Let’s say it again for those in the back: Get your damn vaccine. COVID cases are skyrocketing in Lane County. According to reports from hospitals and doctors’ offices there are more kids and young people than ever before testing positive. The Delta variant is spreading like the wildfires that are also terrifying us this summer. For those of us who are vaccinated, our health risks are much lower but we can still spread it. Here at EW we are masked again and vaccinated because we care about other people, especially those who are medically compromised and cannot get the vaccine. We have heard all the conspiracy theories and the excuses, but really, do you want to find out someday that you were the one who spread COVID to someone and killed them?
• Speaking of that pandemic: The Whiteaker Block Party, which was to have been Saturday, Aug. 7, has been canceled. “We cannot consciously bring thousands of folks to this small area and keep people safe,” Whiteaker Block Party Organizer Christopher Gadsby said on Reddit Wednesday, Aug.4.
• The air is tinged with smoke from fires across Oregon; the weather is hot and muggy. The effects of climate change are hitting us hard in the middle of a global pandemic. Since we are in need of something cheerful, now is the time to remind you that Eugene Weekly is holding its annual Pet Photo contest! Submit your pet in any or all of this year’s categories: Cutest, best dressed and unconventional beauty. Email high-res photos with your pet’s name and category to pets@eugeneweekly.com and campaign your pet photos on social media by tagging #EugeneWeekly and #EugeneWeeklyPetPhotoContest. Winners will be featured in our Aug.19 Pets issue. Deadline to enter is noon Aug.13.

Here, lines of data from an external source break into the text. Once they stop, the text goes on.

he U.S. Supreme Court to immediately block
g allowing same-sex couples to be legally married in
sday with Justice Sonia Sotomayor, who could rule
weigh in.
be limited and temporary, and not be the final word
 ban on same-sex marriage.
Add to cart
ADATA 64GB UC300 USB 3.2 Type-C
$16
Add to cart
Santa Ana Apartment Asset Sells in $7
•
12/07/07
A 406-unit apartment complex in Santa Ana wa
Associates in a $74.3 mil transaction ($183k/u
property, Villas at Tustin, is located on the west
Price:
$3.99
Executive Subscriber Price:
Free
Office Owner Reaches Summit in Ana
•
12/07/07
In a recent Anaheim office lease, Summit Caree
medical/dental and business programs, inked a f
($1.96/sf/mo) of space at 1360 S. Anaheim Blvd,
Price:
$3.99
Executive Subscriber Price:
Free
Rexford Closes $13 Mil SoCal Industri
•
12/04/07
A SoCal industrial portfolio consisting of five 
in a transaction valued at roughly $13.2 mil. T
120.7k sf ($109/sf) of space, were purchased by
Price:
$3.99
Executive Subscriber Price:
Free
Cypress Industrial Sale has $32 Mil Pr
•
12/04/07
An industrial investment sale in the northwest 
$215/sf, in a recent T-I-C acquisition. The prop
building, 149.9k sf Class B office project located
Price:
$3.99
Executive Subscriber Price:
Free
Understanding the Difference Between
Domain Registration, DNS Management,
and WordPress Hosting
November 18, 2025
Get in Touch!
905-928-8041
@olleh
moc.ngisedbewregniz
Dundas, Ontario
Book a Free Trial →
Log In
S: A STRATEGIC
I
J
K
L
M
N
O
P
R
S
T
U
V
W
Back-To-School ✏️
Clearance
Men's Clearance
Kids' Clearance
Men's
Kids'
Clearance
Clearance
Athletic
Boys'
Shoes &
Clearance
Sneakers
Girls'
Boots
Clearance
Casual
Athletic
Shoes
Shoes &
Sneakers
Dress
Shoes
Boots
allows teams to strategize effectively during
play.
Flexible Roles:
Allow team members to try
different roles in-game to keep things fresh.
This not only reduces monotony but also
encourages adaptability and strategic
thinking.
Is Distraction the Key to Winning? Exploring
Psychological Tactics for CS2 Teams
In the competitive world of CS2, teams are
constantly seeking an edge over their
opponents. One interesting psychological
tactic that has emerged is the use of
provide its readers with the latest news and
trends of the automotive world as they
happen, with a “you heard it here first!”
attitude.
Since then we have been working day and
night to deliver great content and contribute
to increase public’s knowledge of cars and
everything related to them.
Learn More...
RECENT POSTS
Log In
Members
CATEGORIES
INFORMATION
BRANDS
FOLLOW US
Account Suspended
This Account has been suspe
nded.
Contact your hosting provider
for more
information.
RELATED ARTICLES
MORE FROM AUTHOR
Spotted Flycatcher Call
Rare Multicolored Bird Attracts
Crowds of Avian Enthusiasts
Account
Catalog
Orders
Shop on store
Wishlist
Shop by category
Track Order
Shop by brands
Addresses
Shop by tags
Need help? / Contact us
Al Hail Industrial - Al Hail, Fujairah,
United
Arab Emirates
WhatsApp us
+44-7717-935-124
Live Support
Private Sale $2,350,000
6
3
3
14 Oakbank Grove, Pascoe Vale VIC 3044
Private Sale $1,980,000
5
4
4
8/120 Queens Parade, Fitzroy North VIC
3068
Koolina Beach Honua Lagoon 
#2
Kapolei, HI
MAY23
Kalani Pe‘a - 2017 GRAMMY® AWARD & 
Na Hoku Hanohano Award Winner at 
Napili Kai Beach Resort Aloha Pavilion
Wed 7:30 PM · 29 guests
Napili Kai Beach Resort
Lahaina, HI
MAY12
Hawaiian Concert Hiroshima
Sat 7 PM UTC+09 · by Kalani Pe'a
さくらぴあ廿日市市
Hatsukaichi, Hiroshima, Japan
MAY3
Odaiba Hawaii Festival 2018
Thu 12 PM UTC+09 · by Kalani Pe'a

• We’ll miss the Bijou. For decades the quirky old campus-side movie house, occupying a building that served in previous lives as a church and a funeral home, was the only place in town to enjoy foreign or other non-Hollywood films. Bijou Art Cinemas was also the only Eugene cinema offering both a resident cat (the corpulent and friendly Boo) and a college film society vibe. Now it’s gone for good, done in by uncaring capitalism, online streaming and the social distance of the pandemic.
• “The public interest in the transparency of government operations is particularly significant when it comes to the operations of its police department,” says Reporters Committee for Freedom of the Press attorney Ellen Osoinach. Osoinach is representing EW and reporter Ardy Tabrizian in a public records lawsuit related to the investigative piece “A Hidden Death,” EW 7/22, on the death of Landon Payne in March 2020. Payne was arrested by Eugene police and restrained — and kneeled on — by sheriff’s deputies at the Lane County Jail. Law enforcement chose not to announce his death. EW and Tabrizian have requested bodycam footage from EPD to learn more about the events of that night, but EPD has denied our request. Is it in the public interest to know what happened to a man who died after being Tased, restrained and kneeled on over an outdated warrant for unpaid child support? We think so.
• UO Psychology Professor Emerit Jennifer Freyd persisted, and after four years of litigation she achieved a settlement of $450,000 from the University of Oregon for pay discrimination. She was paid less because she was a woman. $350,000 will go to her and her Eugene attorney, Jennifer Middleton, and $100,000 will go to the Center for Institutional Courage which Freyd has established. We wonder, how much did the UO pay the Portland attorneys to represent this state university in trying to continue discriminating against women? It was no doubt plenty, and it’s disgraceful. Full disclosure, EW co-owner Art Johnson retired from Middleton’s law firm, Johnson, Johnson, Lucas and Middleton, several years ago.